Some problems demand hardware that the MCU cannot match. A high-frame-rate vision pipeline, a software-defined radio, a custom motor-control modulator. The answer is HW/SW co-design: partition the algorithm so the FPGA does the inner loop and the MCU does the slow control.
14.1 FPGA + MCU side-by-side
A common pattern: STM32 talks to a Lattice ICE40 or Xilinx Spartan over SPI or memory-mapped FMC. The MCU configures the FPGA at boot, then commands it. The FPGA handles deterministic real-time signals (PWM, decoding, parallel sensor I/O).
14.2 SoC FPGAs
A new class merges them on one die:
- Xilinx Zynq. Dual Cortex-A9 (Zynq-7000) or quad Cortex-A53 + dual Cortex-R5 (Zynq UltraScale+) plus PL fabric. Used in 5G base stations, automotive ADAS, instrumentation.

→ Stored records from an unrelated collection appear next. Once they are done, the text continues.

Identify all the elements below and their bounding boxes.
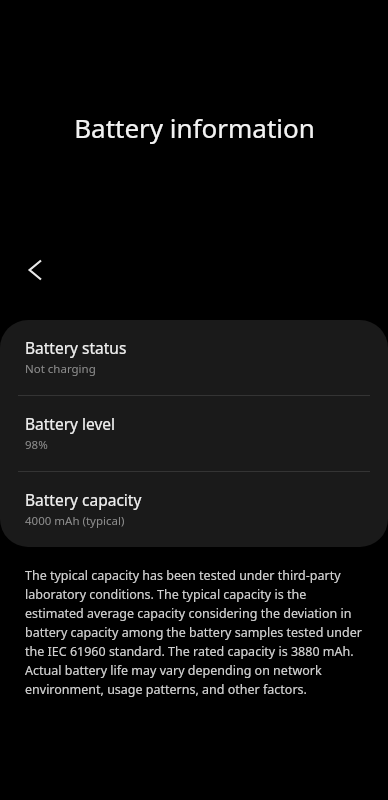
staticText: 98% [25, 437, 48, 453]
button[interactable]: Battery capacity [0, 472, 388, 547]
staticText: The typical capacity has been tested und… [25, 567, 366, 698]
button[interactable]: Navigate up [10, 246, 58, 294]
staticText: Battery status [25, 337, 127, 358]
staticText: Battery capacity [25, 489, 142, 510]
staticText: Battery level [25, 413, 116, 434]
button[interactable]: Battery status [0, 320, 388, 395]
staticText: 4000 mAh (typical) [25, 513, 125, 529]
staticText: Not charging [25, 361, 96, 377]
button[interactable]: Battery level [0, 396, 388, 471]
staticText: Battery information [74, 110, 315, 145]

- Intel Cyclone V SoC, Stratix 10 SoC. ARM cores + FPGA on one die.
- Microsemi PolarFire SoC. RISC-V cores + FPGA. Open ISA.
- Lattice CrossLink-NX. Smaller, edge-AI friendly.
Co-design lets you write the slow plumbing in C on the ARM side and the fast inner kernels in HDL on the FPGA side, with a shared memory map between them.
14.3 Why this matters for security
FPGAs are reconfigurable, so their bitstream is firmware too. Bitstream encryption, signed loading, anti-tamper detection all matter. Hardware accelerators implemented on the FPGA can be custom side-channel-hardened crypto, isolated by gates rather than software policy.